*** Block opens ***

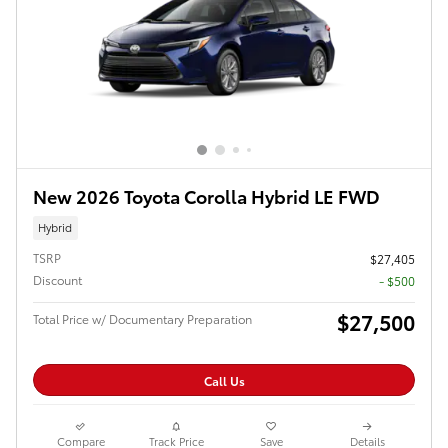
New 2026 Toyota Corolla Hybrid LE FWD
Hybrid
TSRP
$27,405
Discount
- $500
$27,500
Total Price w/ Documentary Preparation
Call Us
Compare
Track Price
Save
Details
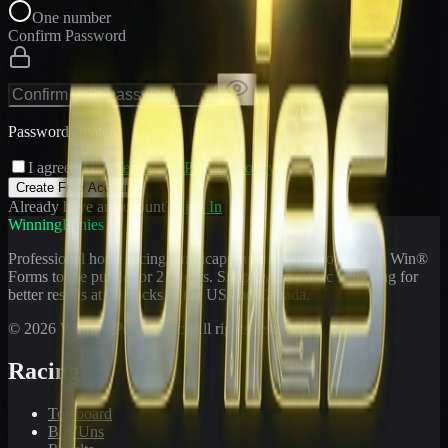
One number
Confirm Password
Passwords match
I agree to the
Terms
and
Privacy Policy
Create Free Account
Already have an account?
Sign In
WinningPonies
Professional horse racing handicapping offering proven E-Z Win®
Forms to the public for
21
years. Simplifying exotic wagering for
better results at 90 tracks in the US and Canada.
©
2026
WinningPonies, Inc. All rights reserved.
Racing
Toteboard
Big 'Uns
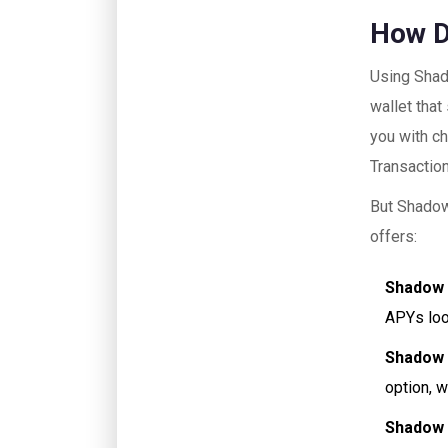
How 
Using Shad
wallet that
you with ch
Transactio
But ShadowS
offers:
Shadow
APYs loo
Shadow 
option, w
Shadow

*** Block closes ***

**Task instructions:**
Reproduce each entry exactly as written, but leave out the images.

**Result of the exercise:**
New 2026 Toyota Corolla Hybrid LE FWD
Hybrid
TSRP
$27,405
Discount
- $500
$27,500
Total Price w/ Documentary Preparation
Call Us
Compare
Track Price
Save
Details
One number
Confirm Password
Passwords match
I agree to the
Terms
and
Privacy Policy
Create Free Account
Already have an account?
Sign In
WinningPonies
Professional horse racing handicapping offering proven E-Z Win®
Forms to the public for
21
years. Simplifying exotic wagering for
better results at 90 tracks in the US and Canada.
©
2026
WinningPonies, Inc. All rights reserved.
Racing
Toteboard
Big 'Uns
How 
Using Shad
wallet that
you with ch
Transactio
But ShadowS
offers:
Shadow
APYs loo
Shadow 
option, w
Shadow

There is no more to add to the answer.